◆ REQUIREMENT: Give the count of lines in the records that contain the string "договора", and write nothing but that number.

◆ INFORMATION PROVIDED:

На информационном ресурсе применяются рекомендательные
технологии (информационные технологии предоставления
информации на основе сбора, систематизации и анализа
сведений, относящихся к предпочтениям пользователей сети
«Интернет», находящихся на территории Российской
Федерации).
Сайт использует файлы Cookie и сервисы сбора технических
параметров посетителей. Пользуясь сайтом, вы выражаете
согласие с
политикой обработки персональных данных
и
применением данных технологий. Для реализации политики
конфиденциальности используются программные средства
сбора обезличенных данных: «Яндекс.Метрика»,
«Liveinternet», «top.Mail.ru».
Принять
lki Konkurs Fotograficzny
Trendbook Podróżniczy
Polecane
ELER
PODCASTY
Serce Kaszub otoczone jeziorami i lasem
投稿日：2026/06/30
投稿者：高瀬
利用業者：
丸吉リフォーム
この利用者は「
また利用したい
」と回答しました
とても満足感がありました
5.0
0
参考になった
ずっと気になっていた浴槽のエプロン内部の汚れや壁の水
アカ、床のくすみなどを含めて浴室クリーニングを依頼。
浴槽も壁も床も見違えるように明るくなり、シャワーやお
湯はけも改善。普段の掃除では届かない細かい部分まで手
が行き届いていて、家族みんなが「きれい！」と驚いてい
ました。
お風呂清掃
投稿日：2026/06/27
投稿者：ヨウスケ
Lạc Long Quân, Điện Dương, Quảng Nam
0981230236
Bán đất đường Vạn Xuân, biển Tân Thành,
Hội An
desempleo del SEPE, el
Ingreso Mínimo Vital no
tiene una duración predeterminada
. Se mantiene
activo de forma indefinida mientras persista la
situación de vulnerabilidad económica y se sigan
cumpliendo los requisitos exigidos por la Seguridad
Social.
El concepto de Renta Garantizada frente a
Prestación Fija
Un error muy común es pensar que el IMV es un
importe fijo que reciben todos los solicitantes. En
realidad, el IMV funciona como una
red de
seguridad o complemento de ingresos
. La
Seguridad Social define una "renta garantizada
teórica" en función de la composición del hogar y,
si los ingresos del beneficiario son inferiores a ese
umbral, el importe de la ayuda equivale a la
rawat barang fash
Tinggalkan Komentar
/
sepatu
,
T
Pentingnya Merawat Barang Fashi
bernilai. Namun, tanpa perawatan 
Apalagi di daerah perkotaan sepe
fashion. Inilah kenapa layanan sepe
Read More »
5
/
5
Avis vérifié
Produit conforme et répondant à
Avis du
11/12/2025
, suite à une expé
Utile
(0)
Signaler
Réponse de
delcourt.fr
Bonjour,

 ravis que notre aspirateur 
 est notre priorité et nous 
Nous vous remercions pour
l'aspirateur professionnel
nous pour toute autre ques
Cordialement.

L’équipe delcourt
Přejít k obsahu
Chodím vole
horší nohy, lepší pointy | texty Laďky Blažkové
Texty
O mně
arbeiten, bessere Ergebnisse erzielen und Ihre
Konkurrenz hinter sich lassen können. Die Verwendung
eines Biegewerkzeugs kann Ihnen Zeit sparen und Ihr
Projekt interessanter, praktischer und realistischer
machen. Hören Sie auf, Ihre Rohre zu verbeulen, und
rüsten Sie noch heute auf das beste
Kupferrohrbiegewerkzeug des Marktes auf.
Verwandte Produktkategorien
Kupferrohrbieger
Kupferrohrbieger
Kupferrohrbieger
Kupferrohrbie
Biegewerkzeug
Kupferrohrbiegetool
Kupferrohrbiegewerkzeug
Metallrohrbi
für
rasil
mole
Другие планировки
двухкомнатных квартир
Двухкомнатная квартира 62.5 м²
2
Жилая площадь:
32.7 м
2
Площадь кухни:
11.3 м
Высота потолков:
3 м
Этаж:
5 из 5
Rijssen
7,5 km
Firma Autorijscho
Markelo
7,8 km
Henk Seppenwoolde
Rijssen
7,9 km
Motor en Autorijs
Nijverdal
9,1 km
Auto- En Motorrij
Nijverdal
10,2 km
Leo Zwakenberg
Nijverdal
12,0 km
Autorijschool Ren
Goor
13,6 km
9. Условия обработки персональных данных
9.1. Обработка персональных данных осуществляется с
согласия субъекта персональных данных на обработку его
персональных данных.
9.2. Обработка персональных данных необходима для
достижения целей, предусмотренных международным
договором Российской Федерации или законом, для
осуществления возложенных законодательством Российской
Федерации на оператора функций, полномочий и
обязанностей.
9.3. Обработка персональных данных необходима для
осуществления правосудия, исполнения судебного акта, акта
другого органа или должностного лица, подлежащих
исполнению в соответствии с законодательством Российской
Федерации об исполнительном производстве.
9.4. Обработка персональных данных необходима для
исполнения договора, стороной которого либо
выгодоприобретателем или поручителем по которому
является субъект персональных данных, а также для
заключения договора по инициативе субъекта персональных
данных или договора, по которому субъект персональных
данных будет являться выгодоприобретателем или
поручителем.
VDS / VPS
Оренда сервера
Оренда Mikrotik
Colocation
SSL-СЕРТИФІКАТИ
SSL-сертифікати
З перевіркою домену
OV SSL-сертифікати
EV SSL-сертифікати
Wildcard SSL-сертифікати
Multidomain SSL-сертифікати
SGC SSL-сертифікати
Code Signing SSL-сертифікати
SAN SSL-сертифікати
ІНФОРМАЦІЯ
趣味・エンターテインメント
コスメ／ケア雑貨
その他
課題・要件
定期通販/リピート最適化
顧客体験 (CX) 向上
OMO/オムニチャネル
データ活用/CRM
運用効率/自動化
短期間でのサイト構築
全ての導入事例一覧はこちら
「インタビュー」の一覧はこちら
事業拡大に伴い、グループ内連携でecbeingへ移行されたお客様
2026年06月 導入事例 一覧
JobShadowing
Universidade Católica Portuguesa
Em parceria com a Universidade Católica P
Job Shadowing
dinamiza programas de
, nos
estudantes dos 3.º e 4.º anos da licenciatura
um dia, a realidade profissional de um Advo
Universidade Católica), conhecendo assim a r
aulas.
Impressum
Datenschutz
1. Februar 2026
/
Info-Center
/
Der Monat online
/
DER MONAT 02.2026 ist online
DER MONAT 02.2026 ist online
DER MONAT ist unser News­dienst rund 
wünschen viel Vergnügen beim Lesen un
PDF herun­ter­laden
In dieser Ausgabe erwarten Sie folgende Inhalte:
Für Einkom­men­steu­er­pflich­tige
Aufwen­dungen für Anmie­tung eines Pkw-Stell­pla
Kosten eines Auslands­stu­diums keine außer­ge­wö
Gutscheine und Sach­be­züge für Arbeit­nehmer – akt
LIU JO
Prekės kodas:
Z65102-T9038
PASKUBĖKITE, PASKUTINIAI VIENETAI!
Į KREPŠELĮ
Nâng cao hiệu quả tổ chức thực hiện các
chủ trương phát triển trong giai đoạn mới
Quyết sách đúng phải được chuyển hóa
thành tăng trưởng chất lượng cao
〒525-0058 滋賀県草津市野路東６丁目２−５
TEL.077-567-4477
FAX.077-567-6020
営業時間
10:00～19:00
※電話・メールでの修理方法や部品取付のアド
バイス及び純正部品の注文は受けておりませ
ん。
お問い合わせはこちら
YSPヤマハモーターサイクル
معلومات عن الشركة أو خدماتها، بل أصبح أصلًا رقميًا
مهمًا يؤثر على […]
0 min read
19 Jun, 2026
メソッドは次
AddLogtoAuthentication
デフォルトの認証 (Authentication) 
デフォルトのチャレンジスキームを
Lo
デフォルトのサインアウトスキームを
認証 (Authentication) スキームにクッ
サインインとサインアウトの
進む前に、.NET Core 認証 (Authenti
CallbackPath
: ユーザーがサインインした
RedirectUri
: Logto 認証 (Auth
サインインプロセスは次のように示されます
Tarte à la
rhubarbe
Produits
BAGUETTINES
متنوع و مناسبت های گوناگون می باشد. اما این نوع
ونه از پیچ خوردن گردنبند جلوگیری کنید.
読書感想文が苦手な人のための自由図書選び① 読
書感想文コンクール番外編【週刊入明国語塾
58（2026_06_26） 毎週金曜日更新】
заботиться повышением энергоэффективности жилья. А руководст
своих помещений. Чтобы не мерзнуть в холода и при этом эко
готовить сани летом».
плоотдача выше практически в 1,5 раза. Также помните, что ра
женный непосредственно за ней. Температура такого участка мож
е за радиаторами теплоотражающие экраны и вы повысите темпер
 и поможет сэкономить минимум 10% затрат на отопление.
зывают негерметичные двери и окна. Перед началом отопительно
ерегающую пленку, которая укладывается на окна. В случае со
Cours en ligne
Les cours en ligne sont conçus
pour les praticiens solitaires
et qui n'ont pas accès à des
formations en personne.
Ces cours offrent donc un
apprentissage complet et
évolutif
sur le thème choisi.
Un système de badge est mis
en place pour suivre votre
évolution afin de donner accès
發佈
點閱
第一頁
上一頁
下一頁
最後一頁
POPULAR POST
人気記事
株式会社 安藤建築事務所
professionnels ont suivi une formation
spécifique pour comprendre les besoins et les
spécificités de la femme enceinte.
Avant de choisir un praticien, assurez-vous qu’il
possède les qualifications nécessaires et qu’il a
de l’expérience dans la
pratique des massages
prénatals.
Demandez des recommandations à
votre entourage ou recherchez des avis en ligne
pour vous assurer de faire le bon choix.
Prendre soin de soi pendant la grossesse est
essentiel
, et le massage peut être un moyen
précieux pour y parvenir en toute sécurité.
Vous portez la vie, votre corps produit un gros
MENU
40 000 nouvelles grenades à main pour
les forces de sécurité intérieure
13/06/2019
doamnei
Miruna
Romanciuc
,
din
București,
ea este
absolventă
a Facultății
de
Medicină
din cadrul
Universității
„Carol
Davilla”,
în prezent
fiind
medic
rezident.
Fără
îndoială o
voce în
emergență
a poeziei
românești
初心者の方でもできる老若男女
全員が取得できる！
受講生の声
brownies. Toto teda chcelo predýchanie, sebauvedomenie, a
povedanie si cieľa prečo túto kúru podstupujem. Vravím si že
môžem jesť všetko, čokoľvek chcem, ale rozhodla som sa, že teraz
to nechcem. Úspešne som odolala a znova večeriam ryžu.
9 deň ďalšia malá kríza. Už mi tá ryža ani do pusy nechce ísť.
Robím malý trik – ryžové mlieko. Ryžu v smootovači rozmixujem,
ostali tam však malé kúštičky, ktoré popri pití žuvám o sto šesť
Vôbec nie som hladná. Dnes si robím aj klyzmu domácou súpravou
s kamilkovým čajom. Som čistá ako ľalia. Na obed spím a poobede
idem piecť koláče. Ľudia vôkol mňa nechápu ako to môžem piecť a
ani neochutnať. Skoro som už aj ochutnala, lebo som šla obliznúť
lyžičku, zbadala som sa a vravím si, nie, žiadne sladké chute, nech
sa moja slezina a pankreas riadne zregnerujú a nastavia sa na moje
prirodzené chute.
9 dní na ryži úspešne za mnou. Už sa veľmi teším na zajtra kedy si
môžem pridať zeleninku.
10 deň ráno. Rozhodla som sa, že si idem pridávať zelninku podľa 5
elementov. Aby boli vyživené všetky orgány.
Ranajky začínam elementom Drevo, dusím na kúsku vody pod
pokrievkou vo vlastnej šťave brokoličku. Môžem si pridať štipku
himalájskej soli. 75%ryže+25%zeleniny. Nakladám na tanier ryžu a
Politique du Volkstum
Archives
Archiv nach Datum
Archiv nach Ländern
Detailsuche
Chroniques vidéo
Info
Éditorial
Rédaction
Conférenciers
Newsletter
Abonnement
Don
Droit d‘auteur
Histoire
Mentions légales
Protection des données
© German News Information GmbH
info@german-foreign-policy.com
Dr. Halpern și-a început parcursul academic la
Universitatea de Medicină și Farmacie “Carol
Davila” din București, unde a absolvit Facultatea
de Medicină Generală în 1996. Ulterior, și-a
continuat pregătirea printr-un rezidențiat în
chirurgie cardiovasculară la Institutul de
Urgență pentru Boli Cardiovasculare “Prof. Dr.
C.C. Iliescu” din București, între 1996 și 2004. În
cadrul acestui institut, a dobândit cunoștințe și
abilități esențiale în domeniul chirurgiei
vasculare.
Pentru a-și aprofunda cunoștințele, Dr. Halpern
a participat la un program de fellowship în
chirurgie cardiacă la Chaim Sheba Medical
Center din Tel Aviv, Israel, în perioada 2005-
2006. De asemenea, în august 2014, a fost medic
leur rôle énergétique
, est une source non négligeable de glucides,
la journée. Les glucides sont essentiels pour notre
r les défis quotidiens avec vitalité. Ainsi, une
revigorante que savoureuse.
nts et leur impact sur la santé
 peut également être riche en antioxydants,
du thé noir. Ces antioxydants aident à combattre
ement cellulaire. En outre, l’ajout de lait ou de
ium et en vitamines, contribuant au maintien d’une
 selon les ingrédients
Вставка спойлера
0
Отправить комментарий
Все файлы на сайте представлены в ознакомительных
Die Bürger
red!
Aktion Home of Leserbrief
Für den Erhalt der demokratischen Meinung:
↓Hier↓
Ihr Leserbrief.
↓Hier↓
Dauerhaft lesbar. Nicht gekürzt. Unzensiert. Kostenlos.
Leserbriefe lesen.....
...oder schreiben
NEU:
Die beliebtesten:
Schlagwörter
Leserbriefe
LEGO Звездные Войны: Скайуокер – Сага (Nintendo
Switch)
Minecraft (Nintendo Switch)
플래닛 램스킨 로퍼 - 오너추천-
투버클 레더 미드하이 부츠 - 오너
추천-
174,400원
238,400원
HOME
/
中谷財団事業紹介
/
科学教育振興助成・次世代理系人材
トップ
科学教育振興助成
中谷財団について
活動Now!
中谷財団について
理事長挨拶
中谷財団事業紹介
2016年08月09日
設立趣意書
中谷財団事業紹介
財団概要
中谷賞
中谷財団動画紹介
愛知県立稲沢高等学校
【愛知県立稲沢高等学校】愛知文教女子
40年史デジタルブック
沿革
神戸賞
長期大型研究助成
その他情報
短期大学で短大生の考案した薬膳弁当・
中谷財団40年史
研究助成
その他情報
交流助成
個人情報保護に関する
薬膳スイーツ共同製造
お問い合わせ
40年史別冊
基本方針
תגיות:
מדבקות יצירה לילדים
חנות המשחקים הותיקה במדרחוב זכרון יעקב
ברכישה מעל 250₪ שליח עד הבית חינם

◆ TASK ANSWER: 3